According to the Unlawful Internet Gambling Enforcement Act of 2006, Congress specifically allowed fantasy sports to operate under federal law because they come under the category of games of skill rather than chance. The only caveat to this act is that players may not bet on the outcome of a single game or the performance of a single player.
But fantasy sports are prohibited in five American states, which includes Arizona, Iowa, Louisiana, Montana, and Washington. However, the Fantasy Sports Trade Association is lobbying to change the laws in those states.
Traditional fantasy sports are legal under the Internet Gambling Prohibition and Enforcement Act of 2006. The Act contained a carve-out which specifically differentiated fantasy sports from online gambling or sports betting.
The rationale behind fantasy sports was always about playing with your friends, not to wager money. Even if wagering money was the case, you would not know whether you lost or won the wager until the end of the season (which is six-months). In gambling, whether it is traditional or online, you tend to lose money in a matter of hours or minutes.

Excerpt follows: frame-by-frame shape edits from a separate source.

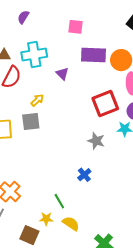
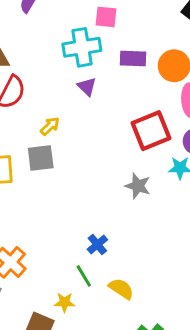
cyan cross: (34, 54) -> (82, 47), moved
purple rectangle: (94, 55) -> (133, 59), size x0.7
blue cross: (84, 175) -> (97, 244), moved
yellow semicircle: (71, 224) -> (121, 289), moved

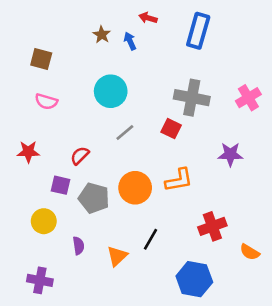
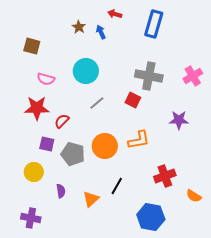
pink semicircle: (46, 102) -> (46, 79), moved
red star: (28, 152) -> (37, 108), moved, size x1.4

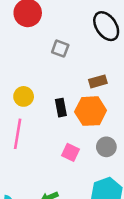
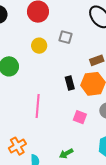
yellow circle: (24, 96) -> (39, 46), moved

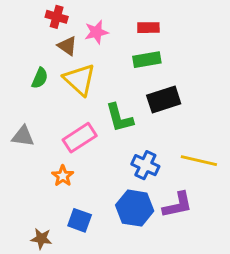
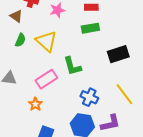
brown triangle: (67, 46) -> (16, 16), moved
black rectangle: (164, 99) -> (118, 54), moved
yellow line: (199, 161) -> (124, 94), turned 40

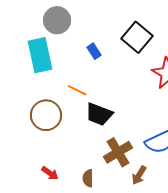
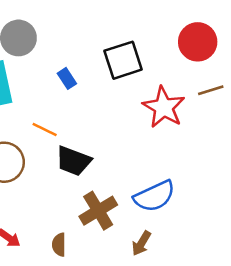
black square: (137, 37) -> (123, 60), turned 32
brown arrow: (139, 175) -> (141, 243), moved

Moreover, there was not much luck involved with fantasy sports because the results were spread out over a season. While a player might have one unlucky game, they could always bounce back the next week to make up for it.
The law of large number states that over a particular period of time, like a 162-game MLB season, the elements of luck get averaged out. With that in mind, fantasy sports were thought of like a game of skills, because at the end, it was not about luck, it was about whom you drafted.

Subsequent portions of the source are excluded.